Requirement: Return the records below exactly; pictures stay out.

The records:
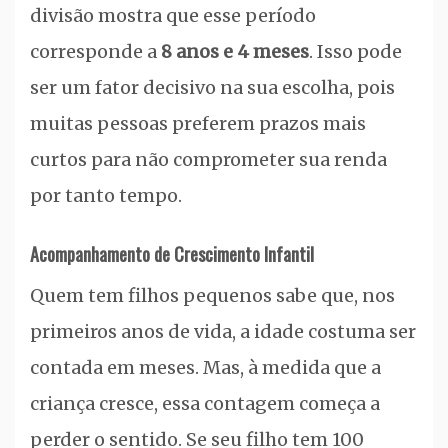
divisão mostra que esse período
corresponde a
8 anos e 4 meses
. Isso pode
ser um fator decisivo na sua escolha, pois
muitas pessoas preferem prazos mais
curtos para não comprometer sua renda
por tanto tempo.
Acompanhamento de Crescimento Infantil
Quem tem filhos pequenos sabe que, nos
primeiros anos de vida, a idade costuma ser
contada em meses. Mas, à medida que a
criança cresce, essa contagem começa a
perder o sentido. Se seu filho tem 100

Result for this task:
divisão mostra que esse período
corresponde a
8 anos e 4 meses
. Isso pode
ser um fator decisivo na sua escolha, pois
muitas pessoas preferem prazos mais
curtos para não comprometer sua renda
por tanto tempo.
Acompanhamento de Crescimento Infantil
Quem tem filhos pequenos sabe que, nos
primeiros anos de vida, a idade costuma ser
contada em meses. Mas, à medida que a
criança cresce, essa contagem começa a
perder o sentido. Se seu filho tem 100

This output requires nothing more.